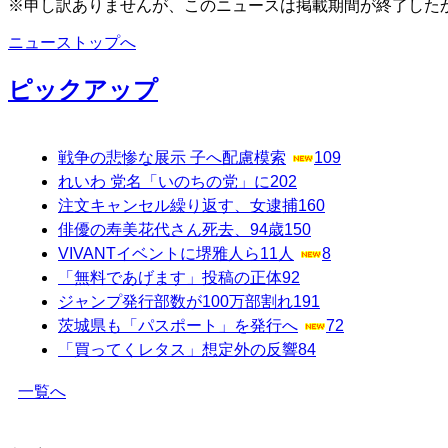
※申し訳ありませんが、このニュースは掲載期間が終了した
ニューストップへ
ピックアップ
戦争の悲惨な展示 子へ配慮模索
109
れいわ 党名「いのちの党」に
202
注文キャンセル繰り返す、女逮捕
160
俳優の寿美花代さん死去、94歳
150
VIVANTイベントに堺雅人ら11人
8
「無料であげます」投稿の正体
92
ジャンプ発行部数が100万部割れ
191
茨城県も「パスポート」を発行へ
72
「買ってくレタス」想定外の反響
84
一覧へ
⁂
> PROBLEM TO SOLVE
The required output is every line from the one that holds "VIVANTイベントに堺雅人ら11人" through the last line of the listing above, retyped exactly and with nothing else.

> OUTPUT OF THE TASK
VIVANTイベントに堺雅人ら11人
8
「無料であげます」投稿の正体
92
ジャンプ発行部数が100万部割れ
191
茨城県も「パスポート」を発行へ
72
「買ってくレタス」想定外の反響
84
一覧へ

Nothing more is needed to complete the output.